Why are playgrounds important in a child’s life?

April 18, 2017 Published by

We were shocked to hear from the Association of Play Industries that, 214 playgrounds have been closed across the UK since 2014, with a further 234 playgrounds scheduled to be. The main reason behind the closure of so many playgrounds is due to; lack of budgets from local authorities, outdated playground equipment and because of this the areas are being vandalised. If all of these playgrounds are shutting down, where will you take your children when they are gone?

What happens if children don’t take advantage of outdoor play?

Children thrive from outdoor play spaces; it is a key factor to a child’s happiness and wellbeing. Without this space to ‘escape’ the effects on their physical and mental health can be damaging. Removing playground spaces decreases opportunities for physical exercise and increases the likelihood of child obesity. Play Pathfinders found that between 1995 and 2003, the percentage of children between 2 and 10 who were overweight and obese rose from 22.7 per cent to 27.7 per cent.

Outdoor play is essential for a healthy lifestyle, however over the last decade the use of technology devices has seen an increase and physical activity decrease. These days more children can manoeuvre around a tablet (59 per cent) than swim (53 per cent) and in the past 30 years a child’s roaming distance (how far the child plays from home) has decreased by 90 per cent.

Why should we be trying to save playgrounds instead of removing them?

Outdoor play areas can benefit children of all ages, children with disabilities and especially children in urban areas. Living in built up neighbourhoods that are close to work is convenient for parents, but this doesn’t mean the same for the young ones. If anything families in urban areas are the ones most in need of community playgrounds, without these facilities children cant develop the necessary mental, physical and social skills. Which consecutively leads to increase rates of sedentary leading into adulthood, obesity, alienation and antisocial behaviour in children.

What are the benefits to outdoor play?

  • builds friendships
  • Increases interaction and tolerance
  • encourages exploration
  • boosts confidence level
  • reduces stress related issues such as anxiety and depression
  • increasing opportunities for social interaction and development

Not only do playgrounds improve the wellbeing of children of all ages it especially helps children with special needs as well.
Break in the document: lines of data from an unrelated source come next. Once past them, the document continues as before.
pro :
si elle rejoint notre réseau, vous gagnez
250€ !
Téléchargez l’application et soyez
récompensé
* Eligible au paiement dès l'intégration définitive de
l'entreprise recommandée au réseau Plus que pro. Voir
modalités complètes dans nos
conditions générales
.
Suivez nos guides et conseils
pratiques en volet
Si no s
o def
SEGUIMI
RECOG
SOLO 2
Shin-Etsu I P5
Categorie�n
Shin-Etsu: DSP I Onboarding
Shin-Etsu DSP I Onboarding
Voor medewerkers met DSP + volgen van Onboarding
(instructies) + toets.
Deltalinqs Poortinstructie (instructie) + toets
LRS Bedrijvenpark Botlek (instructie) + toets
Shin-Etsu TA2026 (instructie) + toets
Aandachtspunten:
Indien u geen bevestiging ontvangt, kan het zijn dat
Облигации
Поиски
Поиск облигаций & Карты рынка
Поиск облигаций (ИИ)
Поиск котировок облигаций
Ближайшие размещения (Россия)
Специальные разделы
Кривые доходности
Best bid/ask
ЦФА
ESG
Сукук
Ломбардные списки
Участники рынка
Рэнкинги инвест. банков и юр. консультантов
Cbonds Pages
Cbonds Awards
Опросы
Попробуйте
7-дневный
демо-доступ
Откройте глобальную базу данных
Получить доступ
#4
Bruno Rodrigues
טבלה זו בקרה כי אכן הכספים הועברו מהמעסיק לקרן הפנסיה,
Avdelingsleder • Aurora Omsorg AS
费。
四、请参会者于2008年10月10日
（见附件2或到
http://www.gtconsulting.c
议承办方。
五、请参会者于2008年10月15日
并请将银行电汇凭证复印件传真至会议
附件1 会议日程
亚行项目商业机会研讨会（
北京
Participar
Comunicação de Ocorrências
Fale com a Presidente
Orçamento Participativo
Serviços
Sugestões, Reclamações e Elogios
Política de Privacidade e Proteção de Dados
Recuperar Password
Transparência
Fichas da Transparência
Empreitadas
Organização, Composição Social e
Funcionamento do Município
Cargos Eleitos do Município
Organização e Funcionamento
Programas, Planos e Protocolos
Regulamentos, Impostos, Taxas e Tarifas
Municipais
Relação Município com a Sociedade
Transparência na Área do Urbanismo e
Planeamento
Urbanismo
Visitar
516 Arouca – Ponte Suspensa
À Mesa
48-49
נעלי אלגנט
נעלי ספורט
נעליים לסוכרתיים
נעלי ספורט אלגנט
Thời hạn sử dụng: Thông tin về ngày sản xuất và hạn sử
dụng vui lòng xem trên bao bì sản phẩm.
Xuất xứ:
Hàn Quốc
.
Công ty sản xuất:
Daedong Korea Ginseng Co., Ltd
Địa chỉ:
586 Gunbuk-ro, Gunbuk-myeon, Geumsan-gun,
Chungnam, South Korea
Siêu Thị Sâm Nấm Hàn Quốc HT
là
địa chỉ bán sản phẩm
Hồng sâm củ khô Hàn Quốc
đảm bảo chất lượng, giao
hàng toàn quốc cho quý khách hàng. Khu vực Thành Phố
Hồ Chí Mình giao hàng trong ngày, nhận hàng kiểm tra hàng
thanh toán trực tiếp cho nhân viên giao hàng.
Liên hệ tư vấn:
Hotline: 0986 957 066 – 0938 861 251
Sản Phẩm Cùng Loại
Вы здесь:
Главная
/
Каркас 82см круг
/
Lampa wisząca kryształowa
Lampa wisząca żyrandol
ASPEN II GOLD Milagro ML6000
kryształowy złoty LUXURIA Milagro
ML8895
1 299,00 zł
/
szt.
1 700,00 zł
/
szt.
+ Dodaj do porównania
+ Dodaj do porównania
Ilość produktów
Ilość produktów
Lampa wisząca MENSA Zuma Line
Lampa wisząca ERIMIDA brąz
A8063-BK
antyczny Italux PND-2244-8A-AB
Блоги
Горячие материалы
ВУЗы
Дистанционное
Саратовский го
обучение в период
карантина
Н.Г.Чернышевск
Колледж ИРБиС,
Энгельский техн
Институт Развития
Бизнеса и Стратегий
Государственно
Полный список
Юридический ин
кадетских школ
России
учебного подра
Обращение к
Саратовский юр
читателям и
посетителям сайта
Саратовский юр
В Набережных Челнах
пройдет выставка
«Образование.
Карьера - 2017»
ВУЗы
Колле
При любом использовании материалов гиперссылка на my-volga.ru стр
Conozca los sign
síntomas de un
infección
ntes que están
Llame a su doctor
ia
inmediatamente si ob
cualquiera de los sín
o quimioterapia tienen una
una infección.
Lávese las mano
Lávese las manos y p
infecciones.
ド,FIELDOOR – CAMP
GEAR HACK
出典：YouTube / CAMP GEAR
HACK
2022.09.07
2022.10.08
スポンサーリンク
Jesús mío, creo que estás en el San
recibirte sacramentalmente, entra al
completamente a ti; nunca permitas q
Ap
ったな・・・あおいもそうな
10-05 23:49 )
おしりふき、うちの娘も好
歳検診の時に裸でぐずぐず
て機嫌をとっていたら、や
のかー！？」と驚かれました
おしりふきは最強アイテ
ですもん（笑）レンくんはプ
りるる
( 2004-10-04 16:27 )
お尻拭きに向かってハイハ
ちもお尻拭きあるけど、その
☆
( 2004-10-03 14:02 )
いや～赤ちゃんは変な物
Families that have children with disabilities may not have access to playgrounds due to poorly constructed footpaths, insufficient space for seating or even accessible play areas. Not only does improving playgrounds help special needs children, but it also joins the community together creating a safer space for children to feel free to roam.

How can your local playground be improved, for children with additional needs?

Research shows that 16 per cent of parents of a child with a disability rated the playground as ‘good’. To improve playgrounds for children with disabilities, here are some idea that might make life easier for the children and the parents:

  • toilets with disabled access
  • notices in Braille, widget or pictorial form.
  • paths wide and smooth for wheelchair access.
  • wheelchair friendly play tables
  • accessible tactile panels
  • wheelchair accessible roundabouts
  • wider slides
  • area to rest somewhere in the shade

Playgrounds can be fun for parents too, socialising with other parents, and friends while enjoying the sunshine. Playgrounds aren’t just for the children, they are fun for all.